Stored items
[Start of Attachment]
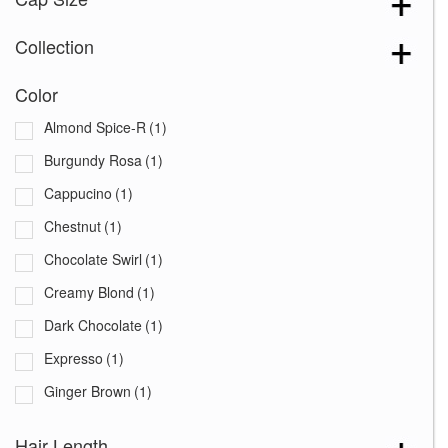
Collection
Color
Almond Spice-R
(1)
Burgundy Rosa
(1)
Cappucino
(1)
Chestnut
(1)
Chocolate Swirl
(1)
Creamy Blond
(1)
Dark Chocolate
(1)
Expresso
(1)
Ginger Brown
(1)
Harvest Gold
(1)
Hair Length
[End of Attachment]
[Start of Attachment]
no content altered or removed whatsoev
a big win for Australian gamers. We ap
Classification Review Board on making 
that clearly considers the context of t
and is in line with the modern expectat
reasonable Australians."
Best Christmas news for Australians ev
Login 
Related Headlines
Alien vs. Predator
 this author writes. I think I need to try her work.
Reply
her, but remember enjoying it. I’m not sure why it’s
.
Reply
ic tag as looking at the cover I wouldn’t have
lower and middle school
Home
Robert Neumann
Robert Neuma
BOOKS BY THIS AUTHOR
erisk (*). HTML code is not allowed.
[End of Attachment]
REQUIRED WORK:
Only one stretch of the records above is wanted: the lines between the one holding "Alien vs. Predator" and the one holding "erisk (*). HTML code is not allowed.", inclusive, reproduced exactly.

RESULT BELOW:
Alien vs. Predator
 this author writes. I think I need to try her work.
Reply
her, but remember enjoying it. I’m not sure why it’s
.
Reply
ic tag as looking at the cover I wouldn’t have
lower and middle school
Home
Robert Neumann
Robert Neuma
BOOKS BY THIS AUTHOR
erisk (*). HTML code is not allowed.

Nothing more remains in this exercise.